Letter Never Sent (Mikhail Kalatozov, 1959). It is amazing. This astounding, hallucinogenic masterwork has lain unknown since the late 1950’s. Perhaps, now in perspective (thank you Criterion!) we can begin to fathom the mysteriously fascinating Tarkovsky more as Kalatazov imbues the natural world with its own mystical terrors, and wonders, in highly expressionistic cinematography (from Sergey Uresevsky) music, and sound.

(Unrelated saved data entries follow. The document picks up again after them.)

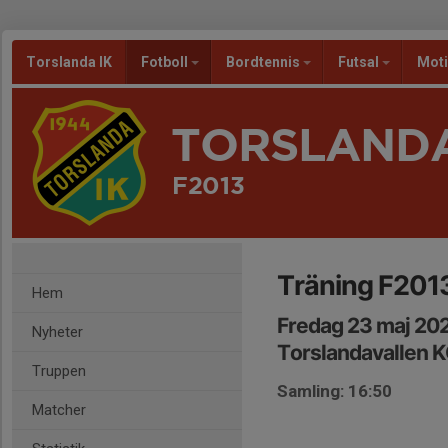
Torslanda IK
Fotboll
Bordtennis
Futsal
Mot
TORSLANDA
F2013
Träning F201
Hem
Fredag 23 maj 202
Nyheter
Torslandavallen K
Truppen
Samling: 16:50
Matcher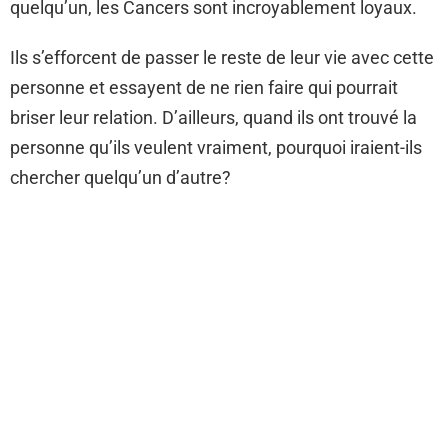
quelqu’un, les Cancers sont incroyablement loyaux.
Ils s’efforcent de passer le reste de leur vie avec cette
personne et essayent de ne rien faire qui pourrait
briser leur relation. D’ailleurs, quand ils ont trouvé la
personne qu’ils veulent vraiment, pourquoi iraient-ils
chercher quelqu’un d’autre?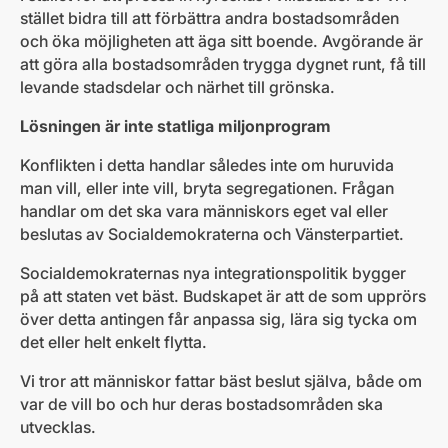
stället bidra till att förbättra andra bostadsområden
och öka möjligheten att äga sitt boende. Avgörande är
att göra alla bostadsområden trygga dygnet runt, få till
levande stadsdelar och närhet till grönska.
Lösningen är inte statliga miljonprogram
Konflikten i detta handlar således inte om huruvida
man vill, eller inte vill, bryta segregationen. Frågan
handlar om det ska vara människors eget val eller
beslutas av Socialdemokraterna och Vänsterpartiet.
Socialdemokraternas nya integrationspolitik bygger
på att staten vet bäst. Budskapet är att de som upprörs
över detta antingen får anpassa sig, lära sig tycka om
det eller helt enkelt flytta.
Vi tror att människor fattar bäst beslut själva, både om
var de vill bo och hur deras bostadsområden ska
utvecklas.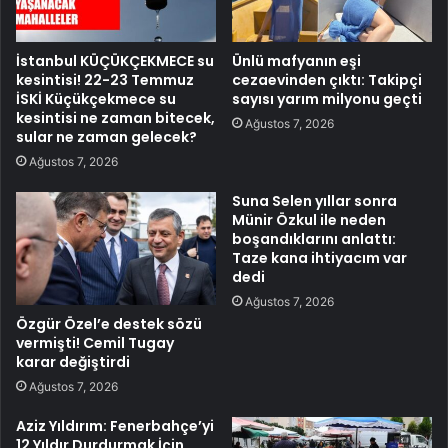
İstanbul KÜÇÜKÇEKMECE su
Ünlü mafyanın eşi
kesintisi! 22-23 Temmuz
cezaevinden çıktı: Takipçi
İSKİ Küçükçekmece su
sayısı yarım milyonu geçti
kesintisi ne zaman bitecek,
Ağustos 7, 2026
sular ne zaman gelecek?
Ağustos 7, 2026
Suna Selen yıllar sonra
Münir Özkul ile neden
boşandıklarını anlattı:
Taze kana ihtiyacım var
dedi
Ağustos 7, 2026
Özgür Özel’e destek sözü
vermişti! Cemil Tugay
karar değiştirdi
Ağustos 7, 2026
Aziz Yıldırım: Fenerbahçe’yi
12 Yıldır Durdurmak İçin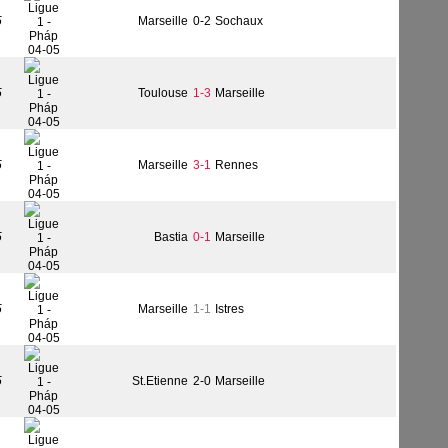
5
Marseille
0-2
Sochaux
5
Toulouse
1-3
Marseille
5
Marseille
3-1
Rennes
5
Bastia
0-1
Marseille
5
Marseille
1-1
Istres
5
St.Etienne
2-0
Marseille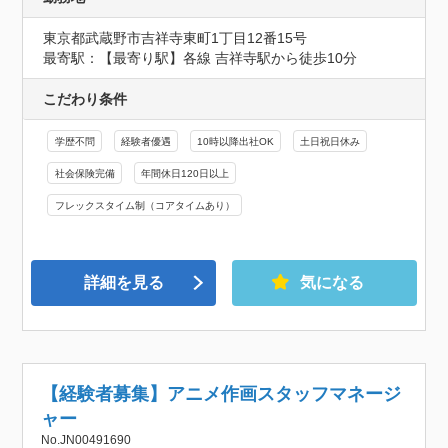
東京都武蔵野市吉祥寺東町1丁目12番15号
最寄駅：【最寄り駅】各線 吉祥寺駅から徒歩10分
こだわり条件
学歴不問
経験者優遇
10時以降出社OK
土日祝日休み
社会保険完備
年間休日120日以上
フレックスタイム制（コアタイムあり）
詳細を見る
気になる
【経験者募集】アニメ作画スタッフマネージ
ャー
No.JN00491690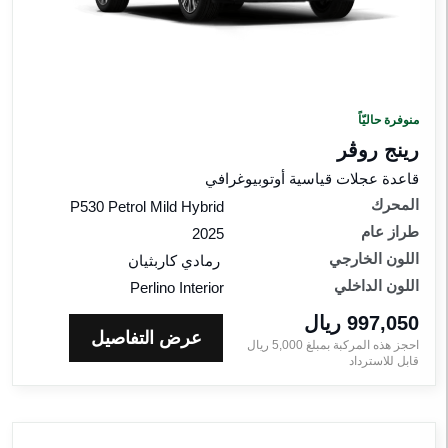
رينج
روڤر
إيڤوك
لسعر
منوفرة حاليّاً
لمحرك
رينج روڤر
قاعدة عجلات قياسية أوتوبيوغرافي
اقات
المحرك
P530 Petrol Mild Hybrid
لمواصفات
طراز عام
2025
اللون الخارجي
رمادي كاربثيان
للون
اللون الداخلي
Perlino Interior
لخارجي
997,050 ريال‎
عرض التفاصيل
احجز هذه المركبة بمبلغ
5,000
ريال‎
للون
قابل للاسترداد
لداخلي
راز
ام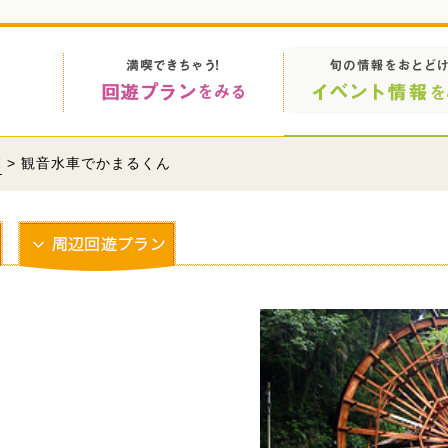
覧
> 観音水車でかまるくん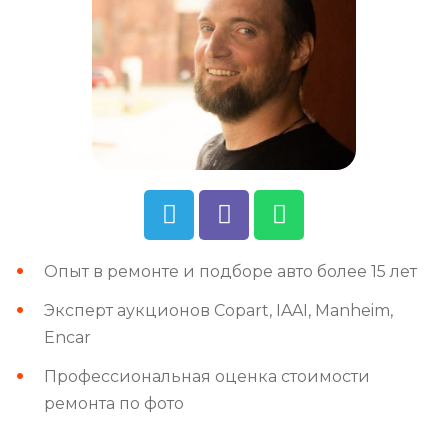
Опыт в ремонте и подборе авто более 15 лет
Эксперт аукционов Copart, IAAI, Manheim,
Encar
Профессиональная оценка стоимости
ремонта по фото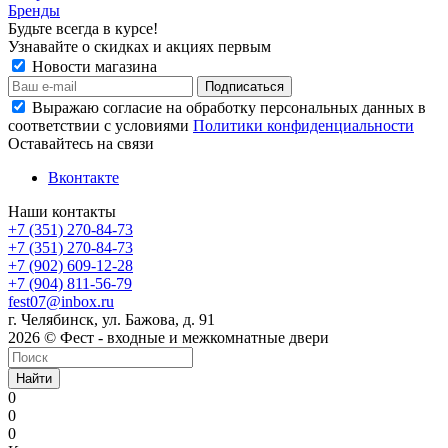
Бренды
Будьте всегда в курсе!
Узнавайте о скидках и акциях первым
Новости магазина
Выражаю согласие на обработку персональных данных в
соответствии с условиями
Политики конфиденциальности
Оставайтесь на связи
Вконтакте
Наши контакты
+7 (351) 270-84-73
+7 (351) 270-84-73
+7 (902) 609-12-28
+7 (904) 811-56-79
fest07@inbox.ru
г. Челябинск, ул. Бажова, д. 91
2026 © Фест - входные и межкомнатные двери
Найти
0
0
0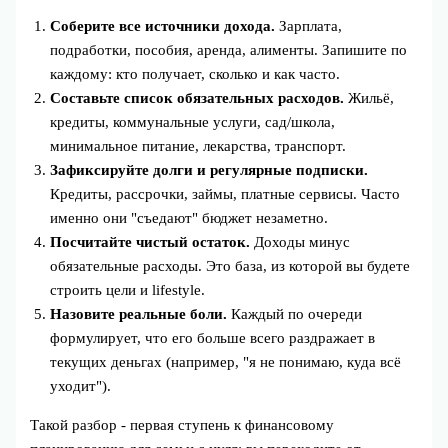
Соберите все источники дохода.
Зарплата,
подработки, пособия, аренда, алименты. Запишите по
каждому: кто получает, сколько и как часто.
Составьте список обязательных расходов.
Жильё,
кредиты, коммунальные услуги, сад/школа,
минимальное питание, лекарства, транспорт.
Зафиксируйте долги и регулярные подписки.
Кредиты, рассрочки, займы, платные сервисы. Часто
именно они "съедают" бюджет незаметно.
Посчитайте чистый остаток.
Доходы минус
обязательные расходы. Это база, из которой вы будете
строить цели и lifestyle.
Назовите реальные боли.
Каждый по очереди
формулирует, что его больше всего раздражает в
текущих деньгах (например, "я не понимаю, куда всё
уходит").
Такой разбор - первая ступень к финансовому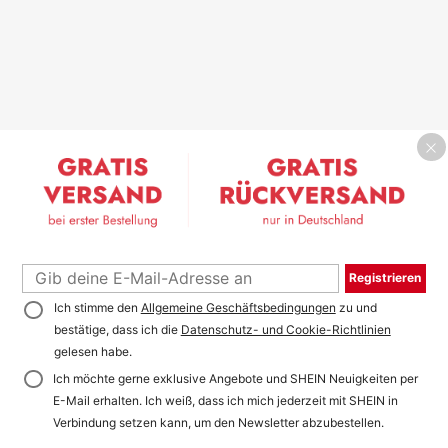
Registrieren
Ich stimme den
Allgemeine Geschäftsbedingungen
zu und
bestätige, dass ich die
Datenschutz- und Cookie-Richtlinien
gelesen habe.
Ich möchte gerne exklusive Angebote und SHEIN Neuigkeiten per
E-Mail erhalten. Ich weiß, dass ich mich jederzeit mit SHEIN in
Verbindung setzen kann, um den Newsletter abzubestellen.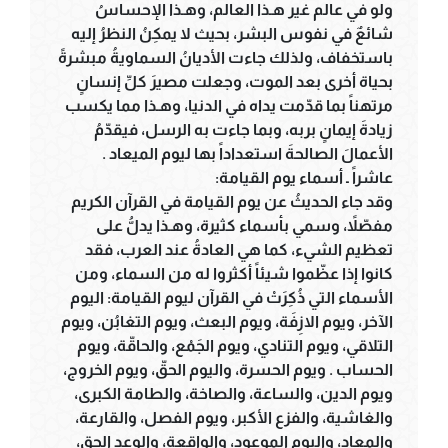
ولو في عالم غير هـذا العالم، وهـذا الإحساسُ
شائعٌ في نفوس البشر، بحيث لا يمكِنُ النظرُ إليه
باستخفاف، ولذلك جاءت الأديانُ السماويةُ مبشرةً
بحياة أخرى بعد الموت، وجعلت مصيرَ كلِّ إنسانٍ
مرتهناً بما قدّمت يداه في الدنيا، وهـذا مما يكسب
زيادةَ إيمانٍ بربه، وبما جاءت به الرسل، فيقدّمُ
الأعمالَ الصالحةَ استعداداً بها ليوم الميعاد .
عاشراً ـ أسماء يوم القيامة:
وقد جاء الحديثُ عن يوم القيامة في القرآن الكريم
مفصّلاً، وسمي بأسماء كثيرة، وهـذا يدلُّ على
تعظيم الشيء، كما هي العادةُ عند العرب، فقد
كانوا إذا عظّموا شيئاً أكثروا له من السماء، ومن
الأسماء التي ذُكِرَتْ في القرآن ليوم القيامة: اليوم
الآخر، ويوم الازِفَة، ويوم البعث، ويوم التغابُن، ويوم
التلاقي، ويوم التنادي، ويوم الجَمْع، والحاقّة، ويوم
الحساب . ويوم الحسرة، واليوم الحقّ، ويوم الخروج،
ويوم الدين، والساعة، والصاخة، والطامة الكبرى،
والغاشية، والفزع الأكبر، ويوم الفصل، والقارعة،
والمعاد، واليوم الموعود، والواقعة، والوعد الحق،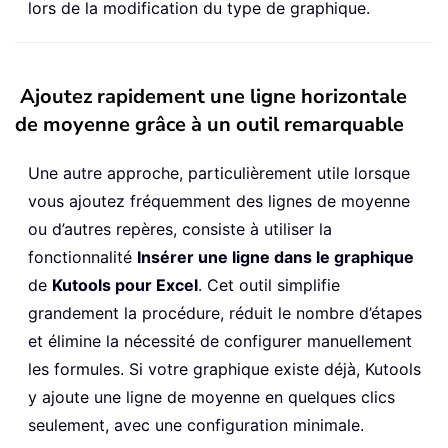
lors de la modification du type de graphique.
Ajoutez rapidement une ligne horizontale
de moyenne grâce à un outil remarquable
Une autre approche, particulièrement utile lorsque
vous ajoutez fréquemment des lignes de moyenne
ou d’autres repères, consiste à utiliser la
fonctionnalité
Insérer une ligne dans le graphique
de
Kutools pour Excel
. Cet outil simplifie
grandement la procédure, réduit le nombre d’étapes
et élimine la nécessité de configurer manuellement
les formules. Si votre graphique existe déjà, Kutools
y ajoute une ligne de moyenne en quelques clics
seulement, avec une configuration minimale.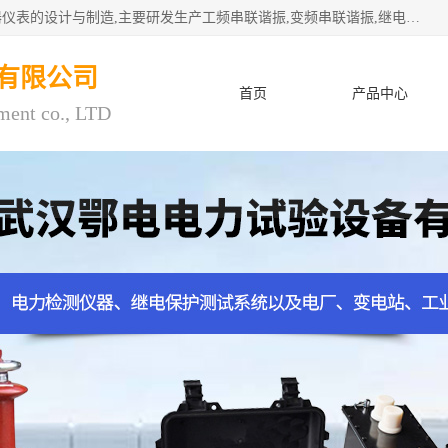
武汉鄂电电力试验设备有限公司专门从事电力电气设备和仪器仪表的设计与制造,主要研发生产工频串联谐振,变频串联谐振,继电保护测试仪,电缆故障测试仪,直流电阻测试仪,接地电阻测试仪等一百多种高品质产品.坚持奉行"质量一,客户至上"的服务宗旨。
有限公司
首页
产品中心
ment co., LTD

The film also evokes another planet, hostile, unforgiving, returning human life to the cold, cruel earth, rivers and sky.

What’s the best piece of advice you’ve ever been given?

No-one has ever given me good advice ever, but one of the great pieces of writing about cinema is from Robert Bresson in his Notes on the Cinematographer and I find this comment to be inspirational and true:

“A small subject can provide the pretext for many profound combinations. Avoid subjects that are too vast or too remote, in which nothing warns you when you are going astray. Or else take from them only what can be mingled with your life or belongs to your experience…”

What are you thinking about doing next?

I have several nice projects moving along: a film about child marriage in India (told from the children’s point of view),  Banno ki Shadi (The Marriage of Banno), an expressionistic piece about homeless children in New Zealand, This Lonely Day, and my Southland documentary, Home and the River (despite it being turned down by Creative New Zealand).  But with the current state of funding for “artistic” projects to be virtually nil, I am not optimistic about any of these films, but there is always serendipity, and who knows what will happen next.